WHAT IS EXPECTED: The expected output is the line with "明かされる柳瀬健一・代表の思…" followed by every remaining line of the entries, all repeated exactly.

ENTRIES SUPPLIED:

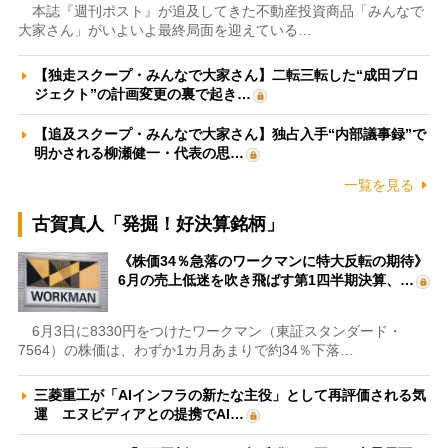
本誌『週刊ポスト』が追及してきた不動産投資商品「みんなで
大家さん」がいよいよ最終局面を迎えている…
【独走スクープ・みんなで大家さん】二転三転した“成田プロ
ジェクト”の計画変更の裏で起き…
【追及スクープ・みんなで大家さん】独占入手“内部議事録”で
明かされる柳瀬健一・代表の思…
一覧を見る
古賀真人「発掘！好決算銘柄」
《株価34％急落のワークマンに特大反転の期待》
6月の売上低迷を吹き飛ばす第1四半期決算、…
6月3日に8330円をつけたワークマン（東証スタンダード・
7564）の株価は、わずか1カ月あまりで約34％下落…
三菱重工が「AIインフラの新たな主役」として再評価される気
運 エヌビディアとの提携でAI…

TASK SOLUTION:
明かされる柳瀬健一・代表の思…
一覧を見る
古賀真人「発掘！好決算銘柄」
《株価34％急落のワークマンに特大反転の期待》
6月の売上低迷を吹き飛ばす第1四半期決算、…
6月3日に8330円をつけたワークマン（東証スタンダード・
7564）の株価は、わずか1カ月あまりで約34％下落…
三菱重工が「AIインフラの新たな主役」として再評価される気
運 エヌビディアとの提携でAI…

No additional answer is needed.